DOMPU — Puluhan aktivis yang tergabung dalam Lembaga Swadaya Masyarakat (LSM) Bintang NTB menggelar aksi unjuk rasa di depan Kantor Dinas Pekerjaan Umum dan Penataan Ruang (PUPR) Kabupaten Dompu, Kamis (30/4/2026). Massa menuntut transparansi dan pertanggungjawaban terkait proyek pembangunan irigasi di bawah naungan Balai Wilayah Sungai Nusa Tenggara I (BWS NT I).
Aksi yang dikoordinir oleh Adi Maryadi ini menyoroti dugaan rendahnya kualitas pekerjaan serta minimnya keterbukaan informasi publik terkait proyek yang menelan anggaran APBN senilai Rp31 miliar tersebut.
Dalam orasinya, massa aksi mengungkapkan adanya temuan lapangan yang mengindikasikan kerusakan dini pada sejumlah titik irigasi, antara lain di Desa O'o, Kelurahan Kandai 1, dan Desa Mbawi. Mereka menduga terdapat ketidaksesuaian standar material maupun pengerjaan yang berpotensi merugikan keuangan negara.

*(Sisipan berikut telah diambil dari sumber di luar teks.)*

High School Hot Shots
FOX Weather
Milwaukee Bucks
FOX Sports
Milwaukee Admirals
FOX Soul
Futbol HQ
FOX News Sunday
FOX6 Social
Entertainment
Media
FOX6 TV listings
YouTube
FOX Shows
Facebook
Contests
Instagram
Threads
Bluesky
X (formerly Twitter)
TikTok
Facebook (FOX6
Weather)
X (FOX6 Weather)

"Kami mendesak BWS NT I, kontraktor pelaksana, dan konsultan pengawas untuk mempertanggungjawabkan mutu pekerjaan ini. Berdasarkan pengamatan kami, proyek ini terindikasi mengalami pemborosan dan penggelembungan anggaran," tegas Adi Maryadi di depan Kantor PUPR Dompu.
Selain itu, LSM Bintang NTB juga mengkritik profesionalisme BWS NT I. Mereka menilai proses sosialisasi yang baru dilakukan saat pekerjaan hampir rampung menunjukkan adanya upaya formalitas semata. Massa juga mendesak Aparat Penegak Hukum (APH) untuk melakukan audit menyeluruh sejak tahap perencanaan hingga pelaksanaan.

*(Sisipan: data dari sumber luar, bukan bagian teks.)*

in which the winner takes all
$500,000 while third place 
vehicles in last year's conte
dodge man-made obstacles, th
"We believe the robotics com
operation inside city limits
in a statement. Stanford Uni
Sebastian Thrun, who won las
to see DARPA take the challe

Desak Uji Faktual Lapangan
Saat diterima di ruang dialog, perwakilan massa aksi mengajukan tuntutan agar dilakukan peninjauan langsung ke lokasi proyek (on the spot) bersama pihak dinas, PPK BWS NT I, kontraktor, dan APH. Langkah ini dinilai penting untuk membuktikan kondisi riil hasil pekerjaan di mata publik.

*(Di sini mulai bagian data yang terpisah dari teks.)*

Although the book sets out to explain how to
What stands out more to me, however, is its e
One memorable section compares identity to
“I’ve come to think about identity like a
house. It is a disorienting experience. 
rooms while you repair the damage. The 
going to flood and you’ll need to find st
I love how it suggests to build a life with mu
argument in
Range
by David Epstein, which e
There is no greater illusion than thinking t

"Proyek irigasi tersier ini berkaitan erat dengan program percepatan Swasembada Pangan dalam Asta Cita Presiden Prabowo. Oleh karena itu, pengerjaannya tidak boleh main-main," tambah perwakilan massa aksi saat berdialog dengan pejabat dinas.
Merespons tuntutan tersebut, Kasubag Umum dan Kepegawaian Dinas PUPR Kabupaten Dompu, Eka Hikmah, S.E., memberikan klarifikasi. Ia menjelaskan bahwa proyek irigasi tersier tersebut secara teknis bukan merupakan tanggung jawab langsung Dinas PUPR Dompu, melainkan proyek strategis dari BWS NT I.
"Pekerjaan ini dikelola langsung oleh BWS NT I bersama PPK terkait melalui kontraktor pemenang tender. Namun, kami akan meneruskan aspirasi ini kepada Kepala Dinas untuk mengupayakan pertemuan bersama pihak BWS, PPK, dan pelaksana agar semua poin keberatan bisa diklarifikasi secara terbuka," jelas Eka Hikmah.